= Entity Bean =

An "Entity Bean" is a type of Enterprise JavaBean, a server-side Java EE component, that represents persistent data maintained in a database. An entity bean can manage its own persistence (Bean managed persistence) or can delegate this function to its EJB Container (Container managed persistence). An entity bean is identified by a primary key. If the container in which an entity bean is hosted crashes, the entity bean, its primary key, and any remote references survive the crash.

In EJB 3.0, entity beans were superseded by the Java Persistence API (which was subsequently completely separated to its own spec as of EJB 3.1). Entity Beans have been marked as a candidate for pruning as of Java EE 6 and are therefore considered a deprecated technology.

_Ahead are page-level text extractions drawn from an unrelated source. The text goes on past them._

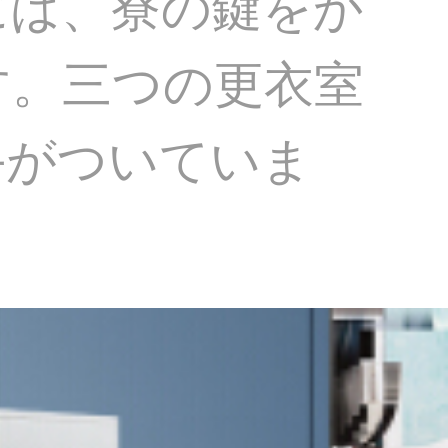
には、寮の鍵をか
す。三つの更衣室
手がついていま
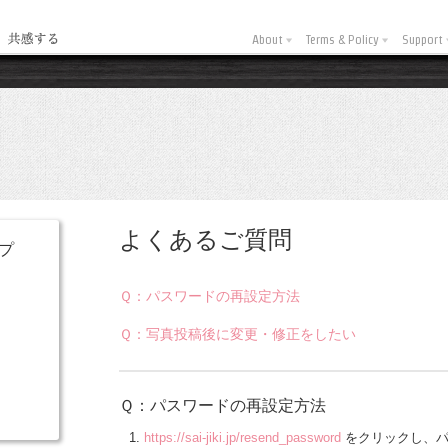
About
Terms & Policy
Support
よくあるご質問
ルプ
Ｑ：パスワードの再設定方法
Ｑ：写真投稿後に変更・修正をしたい
Ｑ：パスワードの再設定方法
https://sai-jiki.jp/resend_password
をクリックし、パ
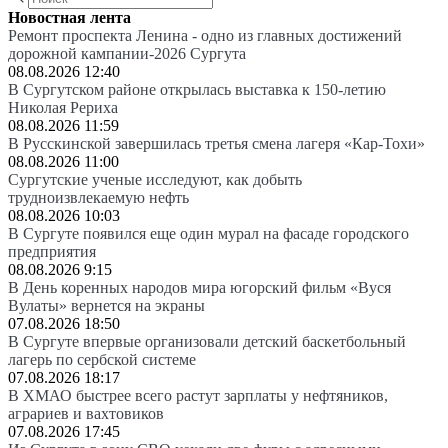
Новостная лента
Ремонт проспекта Ленина - одно из главных достижений
дорожной кампании-2026 Сургута
08.08.2026 12:40
В Сургутском районе открылась выставка к 150-летию
Николая Рериха
08.08.2026 11:59
В Русскинской завершилась третья смена лагеря «Кар-Тохи»
08.08.2026 11:00
Сургутские ученые исследуют, как добыть
трудноизвлекаемую нефть
08.08.2026 10:03
В Сургуте появился еще один мурал на фасаде городского
предприятия
08.08.2026 9:15
В День коренных народов мира югорский фильм «Вуся
Вулаты» вернется на экраны
07.08.2026 18:50
В Сургуте впервые организовали детский баскетбольный
лагерь по сербской системе
07.08.2026 18:17
В ХМАО быстрее всего растут зарплаты у нефтяников,
аграриев и вахтовиков
07.08.2026 17:45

Entity Beans before EJB 2.0 should not be used in great numbers because each entity bean was in fact a RMI stub with its own RMI connection to the EJB server. Obtaining 1000 entity beans as a single operation would result in 1000 simultaneous internet connections to the RMI back-end . Since TCP/IP only supports 65536 ports you are essentially limited to using 65536 entity beans at a time. For example, if a client application wanted to monitor the state of 1024 database entries it would take 1024 entity bean references and thus 1024 RMI connections to the EJB server, the EJB server would in turn need to support all 1024 connections from each client application, and would be limited to serving at most 64 client applications at which point all further internet connections would be ignored. These limitations are impossible to overcome when using entity beans over RMI.